Malta Independent Thursday, 16 June 2011, 00:00 Last update: about 13 years ago

Gozo is so close and yet so far. The sister island has always had specific challenges and problems, particularly in terms of autonomy, governance and convergence with Malta.

Before I start my report, let me first tell of something that, for me at least, was a total surprise. Waiting for the Gozo Channel ship at 7.30am I was amazed by the stream of people coming off the 7am ship from Gozo.

The people walking out could be termed the population of a small village in Gozo. I was told the same holds for around four trips of the ship from Gozo from 6am onwards. Day after day, sun or rain, summer or winter.

Many, obviously, are students at the university or MCAST. Others work in Malta. When people in Gozo say there is a huge brain drain ongoing, they are more than right. Many young people get to like it in Malta, settle down in Malta, or maybe go abroad. Sometimes they return to Gozo after some years, but it is increasingly becoming an island of elderly people, and also a holiday home for many who enjoy Gozo’s wonderful offerings.

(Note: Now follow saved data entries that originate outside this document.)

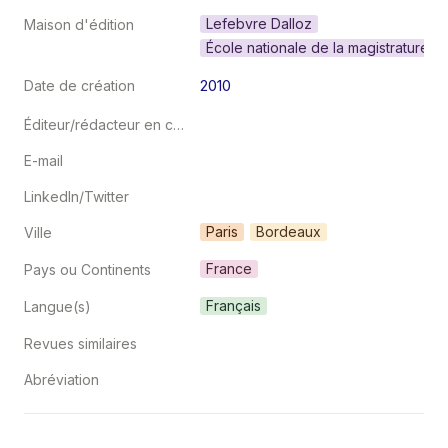
Lefebvre Dalloz
Maison d'édition
École nationale de la magistrature (
2010
Date de création
Éditeur/rédacteur en chef
E-mail
LinkedIn/Twitter
Paris
Bordeaux
Ville
France
Pays ou Continents
Français
Langue(s)
Revues similaires
Abréviation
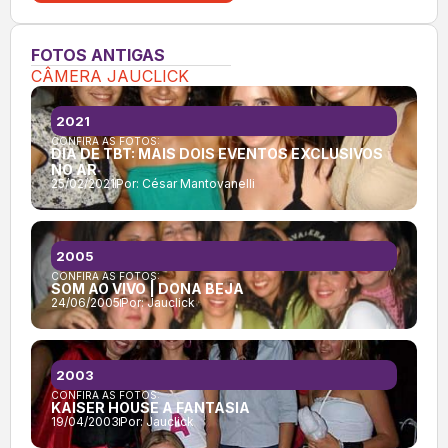
FOTOS ANTIGAS
CÂMERA JAUCLICK
2021
CONFIRA AS FOTOS:
DIA DE TBT: MAIS DOIS EVENTOS EXCLUSIVOS
NO AR
25/02/2021
Por:
César Mantovanelli
2005
CONFIRA AS FOTOS:
SOM AO VIVO | DONA BEJA
24/06/2005
Por:
Jauclick
2003
CONFIRA AS FOTOS:
KAISER HOUSE A FANTASIA
19/04/2003
Por:
Jauclick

The masses of Gozitans emerging from the ship on any morning may be seen as a sign of a failed policy, the failure to provide enough opportunities for its young people. Others may see it differently – it is a way of enabling the young people of Gozo to stop being provincial, to learn to mix with the students of Malta, and to enable them to be given the same learning opportunities and future that the young people of Malta enjoy.

The idea that the policy governing Gozo is failing can also be seen from the way that statistically Gozo’s GDP has continued to diverge from that of Malta following EU accession, instead of converging and this notwithstanding the funds that were attracted from the EU and the many public projects being put in place.

A conference held at the Kempinski on Tuesday commemorated the 50th anniversary of the Gozo Civic Council. But it was more, far more, than this.

Two years ago, in the same room, MCESD had held a meeting with the Gozo constituted bodies in the presence of the prime minister. A list of many urgent projects was drawn up, but, when I later asked what had happened to that list (apart from yet another body being created and MCESD opening an office in Gozo) not one person I spoke to could give me a proper answer, and only mumbled complaints about the way things are being managed in Gozo.

Now, it would seem, things have come to a head. The occasion, as I have said, was the commemoration of something that happened 50 years ago (and even that was problematic, as we shall see) but underlying the whole event there was frustration, anger even, at the way things are and the desperate need of a solution to find some institutional tool to try and manage the change.

Fifty years ago (in October 1958) a group of public spirited Gozitans came together to do something for their island. The timing is important – the Mintoff government had resigned in April and the country was being administered directly by the British colonial rulers. It was at this juncture of political vacuum that the public spirited Gozitans came up with the suggestion of creating a civic council. Foremost of these public-spirited Gozitans was Dr Anton Tabone, father of his namesake who later was to become the first Minister for Gozo, then Speaker and at present many times Acting President. Mr Tabone was the head of the committee set up by Parliamentary Secretary Chris Said to commemorate the Gozo Civic Council and hence the moderator of Tuesday’s conference.

The British colonial rulers, always canny, were quick to pounce on the opportunity to drive a wedge between Maltese and Gozitans, and on 4 June 1961 the first elections were held with the GCC’s first meeting being on 4 July 1961. A photo of the first council was distributed showing four priests among the first 15 representatives on the council, including Dun Nikol Cauchi who was later to become Gozo’s bishop.

As Edward Warrington explained, the GCC was created in a political vacuum. This was recognised right from the beginning – in fact the civil servant who drew up the Ordnance copied it from the British local government Act, but delayed doing it until he was forced to do so by the colonial masters.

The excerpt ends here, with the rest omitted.